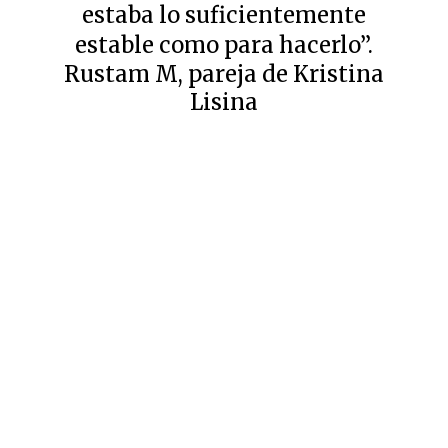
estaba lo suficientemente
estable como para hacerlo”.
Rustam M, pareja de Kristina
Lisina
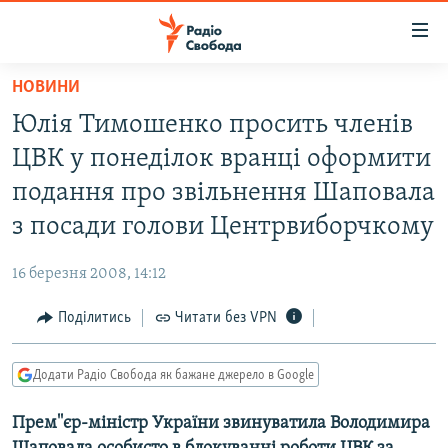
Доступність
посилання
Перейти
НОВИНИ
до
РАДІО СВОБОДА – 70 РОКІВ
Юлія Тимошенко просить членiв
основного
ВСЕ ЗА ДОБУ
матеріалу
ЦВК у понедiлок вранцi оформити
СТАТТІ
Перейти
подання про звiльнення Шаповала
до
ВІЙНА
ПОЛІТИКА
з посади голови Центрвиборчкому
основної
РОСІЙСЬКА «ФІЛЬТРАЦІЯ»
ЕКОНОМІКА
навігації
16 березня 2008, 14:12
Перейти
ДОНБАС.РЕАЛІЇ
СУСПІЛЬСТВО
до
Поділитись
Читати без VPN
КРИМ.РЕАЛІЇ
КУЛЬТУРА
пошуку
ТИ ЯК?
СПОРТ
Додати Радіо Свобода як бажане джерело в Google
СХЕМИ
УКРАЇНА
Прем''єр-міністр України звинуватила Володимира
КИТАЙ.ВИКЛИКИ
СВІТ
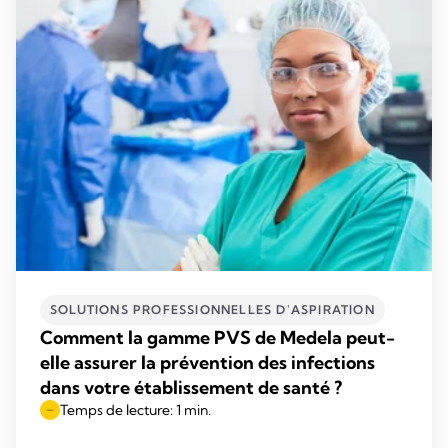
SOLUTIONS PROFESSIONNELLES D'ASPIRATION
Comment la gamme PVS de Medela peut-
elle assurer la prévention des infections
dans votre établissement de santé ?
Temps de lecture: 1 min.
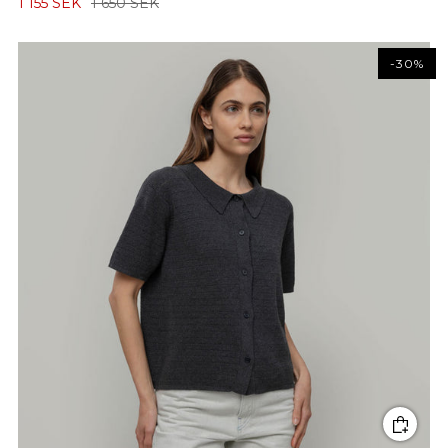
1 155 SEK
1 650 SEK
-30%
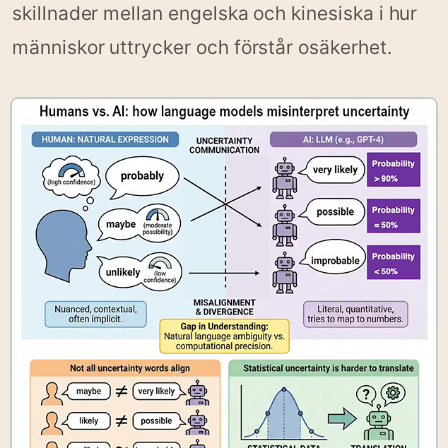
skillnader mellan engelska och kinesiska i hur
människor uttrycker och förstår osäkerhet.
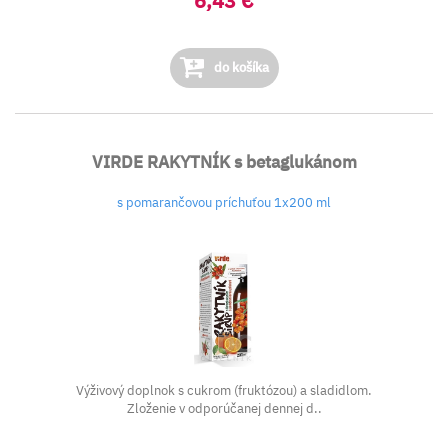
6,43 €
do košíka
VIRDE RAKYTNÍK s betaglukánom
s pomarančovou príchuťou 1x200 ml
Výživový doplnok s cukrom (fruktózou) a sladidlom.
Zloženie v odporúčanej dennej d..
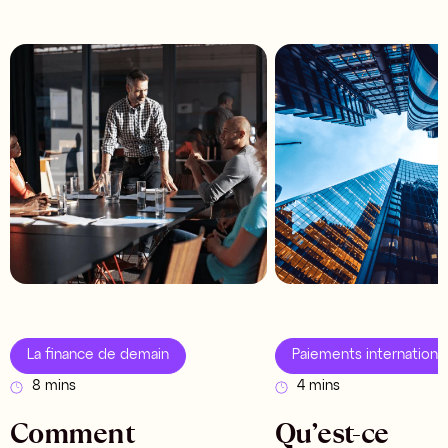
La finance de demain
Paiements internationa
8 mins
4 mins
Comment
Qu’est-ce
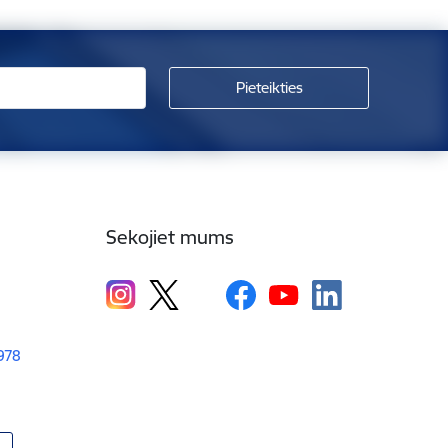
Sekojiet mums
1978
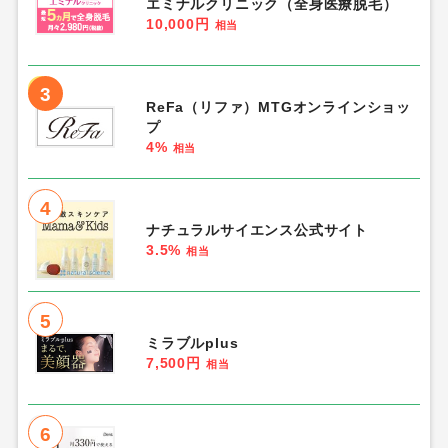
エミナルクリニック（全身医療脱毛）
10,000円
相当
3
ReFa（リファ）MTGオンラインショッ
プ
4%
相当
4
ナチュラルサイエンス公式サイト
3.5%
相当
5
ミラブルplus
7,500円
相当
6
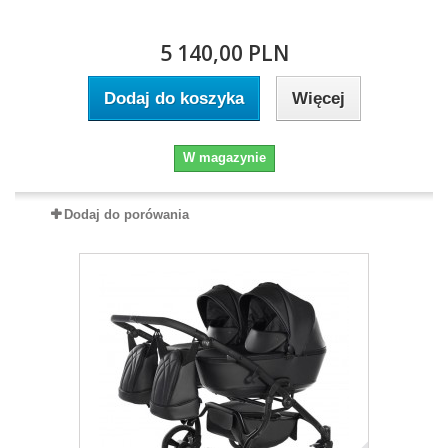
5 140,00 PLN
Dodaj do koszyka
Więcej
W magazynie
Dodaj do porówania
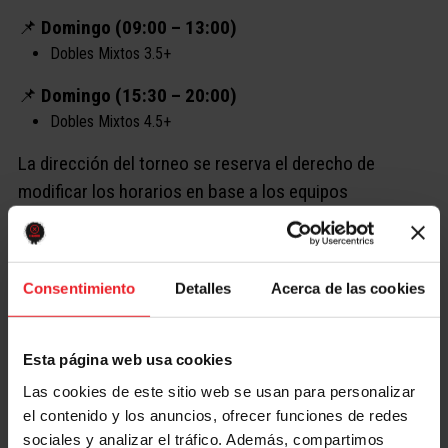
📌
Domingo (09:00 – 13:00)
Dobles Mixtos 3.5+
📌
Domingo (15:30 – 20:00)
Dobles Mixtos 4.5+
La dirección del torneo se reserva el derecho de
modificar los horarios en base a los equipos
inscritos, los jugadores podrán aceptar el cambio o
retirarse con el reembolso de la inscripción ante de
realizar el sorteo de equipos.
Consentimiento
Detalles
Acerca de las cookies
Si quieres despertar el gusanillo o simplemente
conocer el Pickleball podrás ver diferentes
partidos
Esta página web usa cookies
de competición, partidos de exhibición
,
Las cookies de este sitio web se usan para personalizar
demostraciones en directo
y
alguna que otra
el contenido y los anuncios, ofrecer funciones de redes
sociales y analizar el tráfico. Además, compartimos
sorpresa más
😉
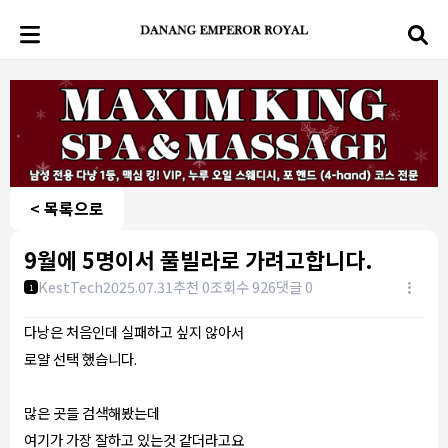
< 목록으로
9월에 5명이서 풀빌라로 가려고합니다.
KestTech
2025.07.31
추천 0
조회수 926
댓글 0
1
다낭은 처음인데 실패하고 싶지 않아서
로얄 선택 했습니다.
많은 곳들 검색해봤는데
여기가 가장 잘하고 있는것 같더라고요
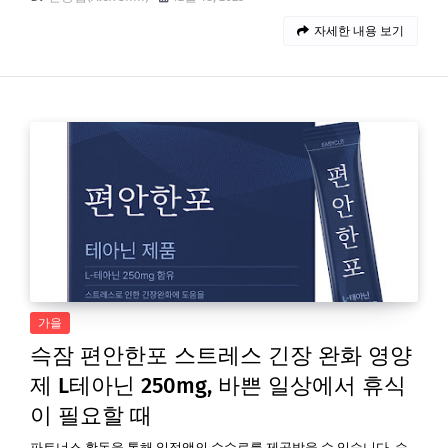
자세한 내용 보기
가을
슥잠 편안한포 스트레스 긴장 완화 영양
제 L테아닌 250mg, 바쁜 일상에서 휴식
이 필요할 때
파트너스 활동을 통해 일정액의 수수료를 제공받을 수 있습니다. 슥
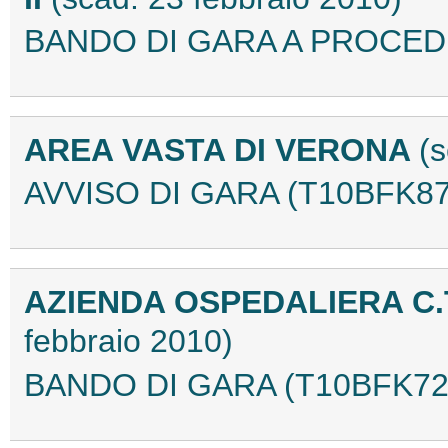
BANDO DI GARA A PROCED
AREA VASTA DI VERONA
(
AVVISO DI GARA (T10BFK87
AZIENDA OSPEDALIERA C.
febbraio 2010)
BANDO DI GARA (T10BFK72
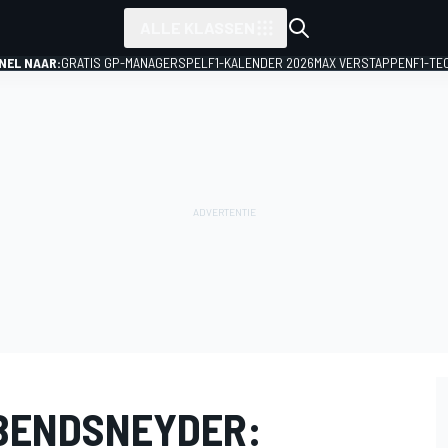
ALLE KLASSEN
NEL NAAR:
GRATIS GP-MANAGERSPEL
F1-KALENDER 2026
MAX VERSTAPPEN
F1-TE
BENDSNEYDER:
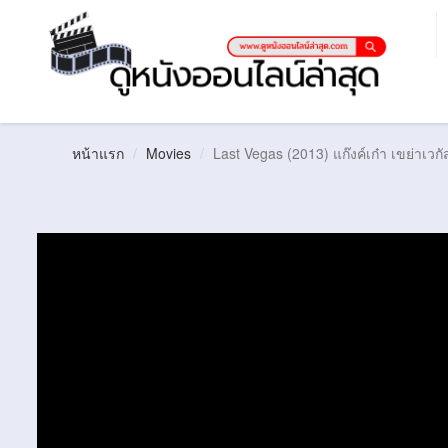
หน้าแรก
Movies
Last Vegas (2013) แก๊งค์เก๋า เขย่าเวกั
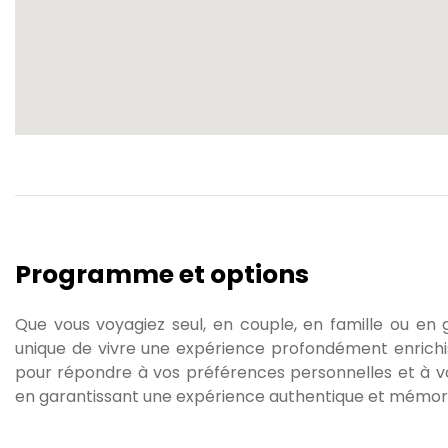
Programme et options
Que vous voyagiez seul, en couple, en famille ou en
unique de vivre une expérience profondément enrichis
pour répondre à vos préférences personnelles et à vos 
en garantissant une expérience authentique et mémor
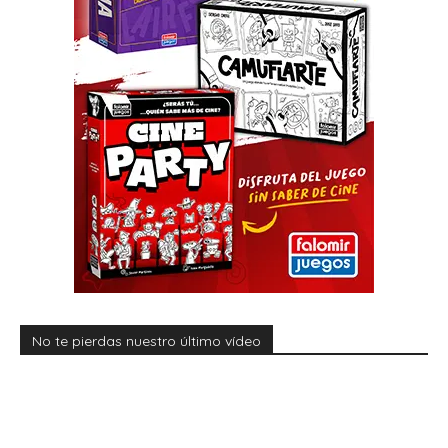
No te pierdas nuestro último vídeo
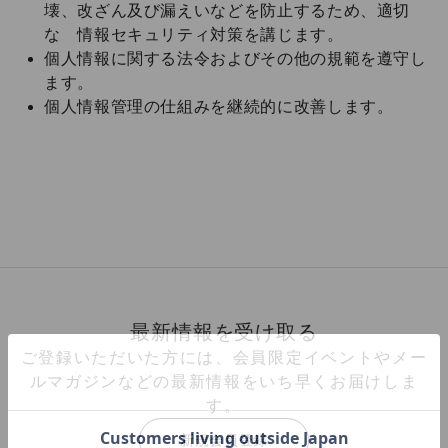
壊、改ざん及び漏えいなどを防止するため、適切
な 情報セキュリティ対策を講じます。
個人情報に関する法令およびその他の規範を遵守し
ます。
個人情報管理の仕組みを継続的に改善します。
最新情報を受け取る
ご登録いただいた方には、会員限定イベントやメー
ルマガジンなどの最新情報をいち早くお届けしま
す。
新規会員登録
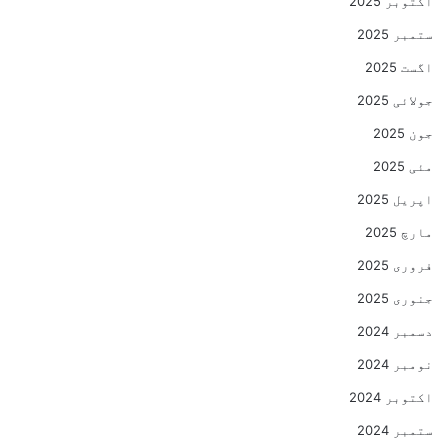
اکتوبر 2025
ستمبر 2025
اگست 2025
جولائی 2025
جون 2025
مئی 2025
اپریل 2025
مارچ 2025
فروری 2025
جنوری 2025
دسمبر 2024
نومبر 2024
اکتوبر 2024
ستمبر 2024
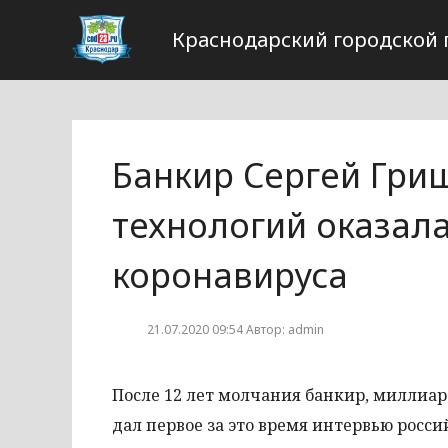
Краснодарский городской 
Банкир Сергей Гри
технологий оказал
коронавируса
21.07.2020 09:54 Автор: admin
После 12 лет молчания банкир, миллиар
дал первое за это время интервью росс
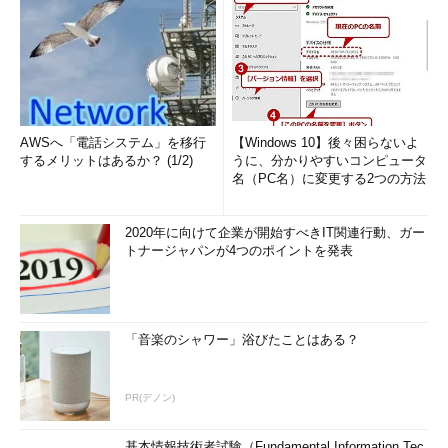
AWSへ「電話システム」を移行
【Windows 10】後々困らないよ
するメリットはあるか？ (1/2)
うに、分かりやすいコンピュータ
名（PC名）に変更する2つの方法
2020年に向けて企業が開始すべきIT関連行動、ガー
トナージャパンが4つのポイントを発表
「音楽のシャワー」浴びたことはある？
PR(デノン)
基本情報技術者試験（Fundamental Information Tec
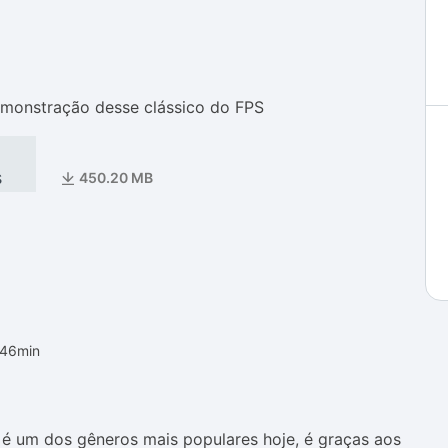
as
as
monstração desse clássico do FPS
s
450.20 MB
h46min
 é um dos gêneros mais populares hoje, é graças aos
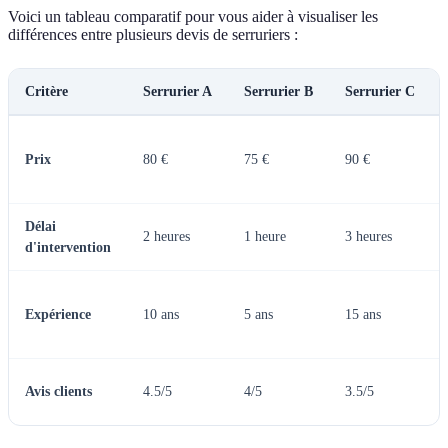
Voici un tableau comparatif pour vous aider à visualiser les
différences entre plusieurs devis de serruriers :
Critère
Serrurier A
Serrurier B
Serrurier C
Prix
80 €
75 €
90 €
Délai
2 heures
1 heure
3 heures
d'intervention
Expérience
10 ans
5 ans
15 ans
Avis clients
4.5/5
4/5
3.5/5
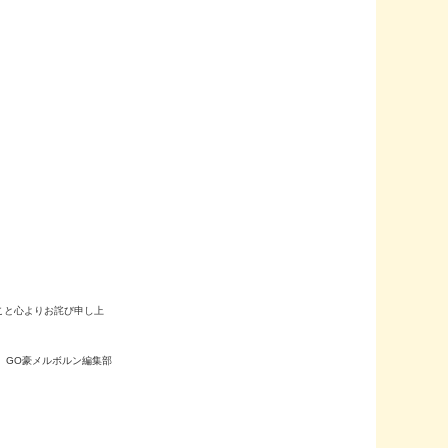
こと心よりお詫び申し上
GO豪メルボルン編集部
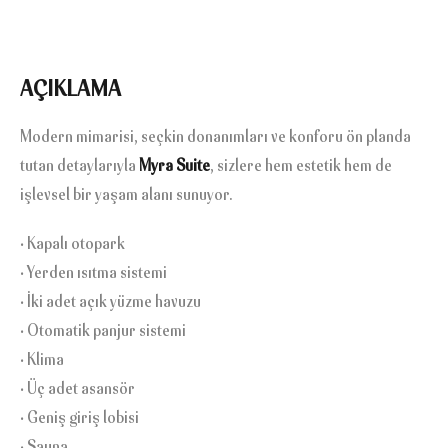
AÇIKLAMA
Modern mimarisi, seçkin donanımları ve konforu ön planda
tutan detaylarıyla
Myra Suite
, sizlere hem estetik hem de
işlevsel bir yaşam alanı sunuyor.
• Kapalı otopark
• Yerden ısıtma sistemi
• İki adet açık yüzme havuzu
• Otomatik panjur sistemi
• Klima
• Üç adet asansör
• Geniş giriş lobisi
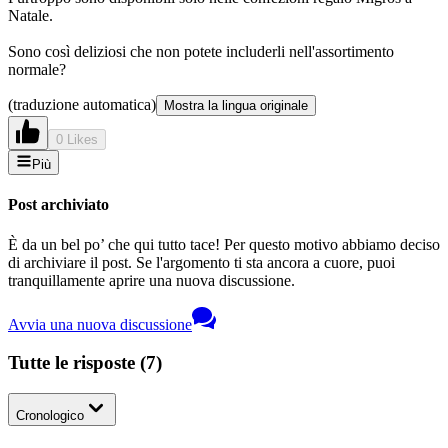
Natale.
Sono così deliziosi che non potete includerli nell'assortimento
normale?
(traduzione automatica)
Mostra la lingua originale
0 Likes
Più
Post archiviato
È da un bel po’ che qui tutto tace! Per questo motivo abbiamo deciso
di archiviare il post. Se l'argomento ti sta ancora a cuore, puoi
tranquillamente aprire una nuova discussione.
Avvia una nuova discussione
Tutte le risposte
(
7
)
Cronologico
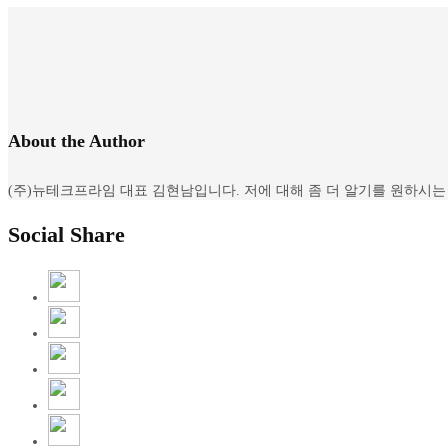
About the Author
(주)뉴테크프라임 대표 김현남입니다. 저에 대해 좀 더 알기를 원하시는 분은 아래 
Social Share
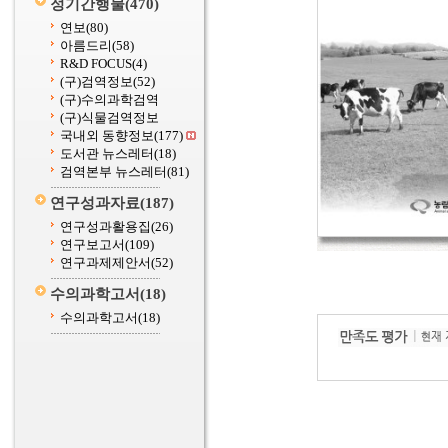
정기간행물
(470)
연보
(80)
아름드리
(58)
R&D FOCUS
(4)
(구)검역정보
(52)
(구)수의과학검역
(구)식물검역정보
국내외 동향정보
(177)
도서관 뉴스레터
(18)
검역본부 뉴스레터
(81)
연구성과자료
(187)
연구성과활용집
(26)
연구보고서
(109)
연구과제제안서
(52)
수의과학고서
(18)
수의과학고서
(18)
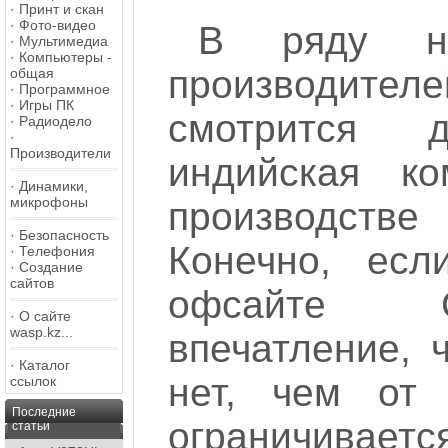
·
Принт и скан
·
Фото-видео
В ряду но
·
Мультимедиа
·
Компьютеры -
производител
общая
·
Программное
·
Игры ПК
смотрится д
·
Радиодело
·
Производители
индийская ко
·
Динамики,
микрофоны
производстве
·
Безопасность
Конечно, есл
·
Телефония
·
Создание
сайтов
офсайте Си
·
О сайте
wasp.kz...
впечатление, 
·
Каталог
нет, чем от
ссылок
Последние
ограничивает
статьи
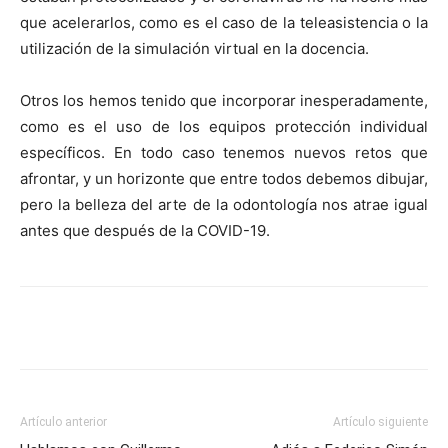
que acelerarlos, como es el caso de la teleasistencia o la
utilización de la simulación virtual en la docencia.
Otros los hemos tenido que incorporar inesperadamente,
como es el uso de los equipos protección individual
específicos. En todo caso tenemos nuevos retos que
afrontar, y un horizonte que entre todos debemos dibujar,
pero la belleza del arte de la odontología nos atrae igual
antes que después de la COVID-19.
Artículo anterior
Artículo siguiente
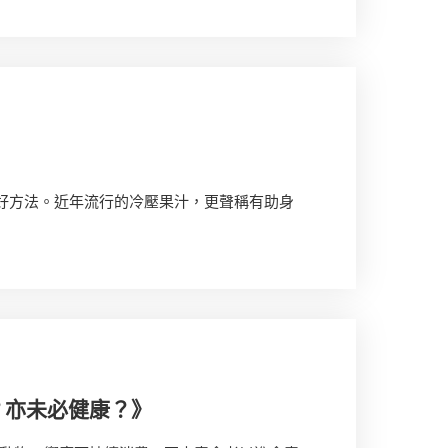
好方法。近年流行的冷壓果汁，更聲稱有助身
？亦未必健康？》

+++

### What to do
Lines that contain "pour" are the result; find them in the entries above and copy each one.

### Task solution
pour répondre à vos préférences personnelles et à vos 
Voici un tableau comparatif pour vous aider à visualiser les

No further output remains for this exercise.